Q: What is the value of the public and private sectors participating in PPPs?

A: Six years ago the PPP Law was passed by Congress and implemented in Mexico. There is a generalized understanding the government should not participate in every economic activity but instead should concentrate its efforts in strengthening its role as a developer of adequate public policies that will foster economic growth and development. With the drop in oil prices the government must allocate its scarce resources more intelligently and concentrate its efforts on core activities. There is an enormous opportunity that opens up the private sector with the approval of the structural reforms. The private sector can participate more than ever in activities such as energy.

Q: How are your strategies changing to adapt to industrial offerings?

A: Many of our industrial properties are leased to companies in the automotive supply chain, meaning we are benefiting from the boom. However, there are other appealing industries such as medical devices and aerospace. We are interested in companies that produce and supply domestic and foreign markets. It is necessary to constantly search for opportunities and, with appropriate rates of return and risk-adjusted prices in mind, we look for the most appropriate locations. We always take concentration risk into account. We are willing to go where we see market potential as we are in the business of making sound investments and increasing the price of our certificates for the benefit of our clients.

Q: What risks could threaten Macquarie’s performance in Mexico?

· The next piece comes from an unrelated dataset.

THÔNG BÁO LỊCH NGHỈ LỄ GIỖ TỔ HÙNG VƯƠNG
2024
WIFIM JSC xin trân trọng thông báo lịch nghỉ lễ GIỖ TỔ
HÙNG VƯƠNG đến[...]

A: I do not foresee any external or internal unknown risks that we should be especially worried about. A vital part of our business model is to understand risk, measure and manage it. We take a structured approach in the evaluation of each potential investment opportunity and we carefully consider the identifiable risks associated with it and seek to implement policies to manage it appropriately.

There are a variety of risks we must consider such as liquidity, market, legal, foreign exchange, operations and security risks. For each, we seek to implement the most effective mitigation measures.